Monday, 4 September 2006

Architecture v Architecture: Introduction

Commenting on this thread, blogger Den MT told me:
Far be it from me to engage in professional snobbery, PC, but for one who has erected such impregnable walls around their conception of 'art' and 'taste,' I'd be casting my eye a lot closer to home before rubbishing anyone else's aesthetic sensibilities.

Objectivity does not exist in art. You are a poor arbiter of taste if said taste is to be measured against the art you post (as 'the only true art').
'I see' your credentials as dubious. You demonstrate few intersections with what I enjoy and find engaging and entertaining about the visual arts, but the difference is that I don't claim any kind of intellectual authority for my opinion.
You post a lot of the classics on your site as examples of good architecture, but very few modern, current architects or buildings. Either you don't have your finger on the pulse as it were, you don't believe any good architecture is currently being produced, or (my bet) you wouldn't know good architecture if it landed on you from 6000mm AFFL.
You see, I'd been suggesting that it is possible to objectively determine that one thing is art and another is just a pile of shit, and Den disagreed. I'd suggested that individual taste is certainly subjective, but that what we like is nonetheless able to be analysed objectively to tell us something about ourselves and the way we see the world -- to which Den disagreed. I'd suggested that art is a shortcut to our philosophy ... and Den suggested I was talking nonsense.

So what's a commentator to do?

Well, in the interests of free speech and artistic and architectural debate (and of getting the fingers of 'Not PC' readers closer to the pulse -- where I know they want to be), I invited Den to join with me over the next week-and-a-bit in each posting here at 'Not PC' five of our own architectural favourites, and with each an argument for why we say it's good, and then let's see where it gets us.

So tonight, Den kicks off with ... well, you'll just have to tune back in tonight and find out, won't you. See you then.

RELATED: Architecture, Art


  1. So we can objectively state what subjectively appeals to us? That doesn't mean much.

  2. Well, let me restate it.

    A piece of art appeals to you. That it appeals to you, but not perhaps me, shows that your 'taste' for that piece is (somewhat) subjective.

    But can we say anything about that piece of art, and therefore our taste for it? Yes, we can. We can assess the art and our like for it, which are both facts open to analysis, and from that learn something about ourselves.

    Here's a very simple example. You find that you're really enjoying listening to sad music. That you do is a fact. That the music expresses sadness is also a fact. Your taste for this music at this point in your life is subjective, but it tells you something about yourself, which might be that you're sad.

    If you've just experienced a loss, that might of course be no surprise.

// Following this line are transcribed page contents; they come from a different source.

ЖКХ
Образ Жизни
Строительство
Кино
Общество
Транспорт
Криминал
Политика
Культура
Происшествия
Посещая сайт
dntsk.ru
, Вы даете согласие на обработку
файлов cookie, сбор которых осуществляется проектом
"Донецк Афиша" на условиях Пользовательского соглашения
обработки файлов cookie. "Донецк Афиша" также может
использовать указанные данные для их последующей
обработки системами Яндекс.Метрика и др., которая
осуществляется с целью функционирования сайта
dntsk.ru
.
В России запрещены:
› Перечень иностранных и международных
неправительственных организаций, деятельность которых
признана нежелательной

    Let me hasten to add that assessing art or your tastes like this is not the primary purpose of art (not unless you're an art therapist). In a time of great loss, for instance, you already know you're sad: what you're doing here is perhaps wallowing for a while in your sadness, really feeling it, and perhaps finding a way out -- but while we're enjoying it the music is emotionally reflecting back to us that this is the way we (presently) see the world, and the music we're enjoying is helping us to understand that, and to feel that as an emotional sum.

    So perhaps in that sense it does "mean much"?

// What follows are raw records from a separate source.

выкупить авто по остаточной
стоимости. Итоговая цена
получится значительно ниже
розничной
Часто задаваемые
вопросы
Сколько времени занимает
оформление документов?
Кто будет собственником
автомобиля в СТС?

  3. Richard Feynman, one of the greatest quantum physicists, also detected that you could objectively judge art.

    But only after he had tried it himself.

    In order to appreciate what is good and what is just bullshit, might it not be that people should try creating something first?

    That objectivity doesn't come from pure reasoning, but from experience?

  4. I think that art is bad when so called 'art expert' try to market a piece of shit as good art. I had seen in one episode of "60 minutes" current affair of how, some paintings produced by some primary school children were given to 3 New York art experts to evaluate. They all priced those paintings at 50,000 upwards. What were unknown to the experts, that the paintings were done by school kids , as part of "60 minutes" program. The goal was to see how obscene , art is being priced, by so called 'art expert'. When the experts were told that all the paintings came from school kids, 2 of them changed the subject to talk about the potentials of those kids in the art world. Instead of telling the '60 minutes' program that their so called expertise is nothing but a subjective opinion, which means that their expertise is no expertise at all, they avoided the question and started talking about the future of theso children in art. It is the so called professional 'art experts' that are conning the public to buy something worthless at a price of 100,000 or more. NOW, I have a problem with that. It means that shit art is made out as good art, and this is done deliberately. Such practice from art experts does devalue of what is really good & real art.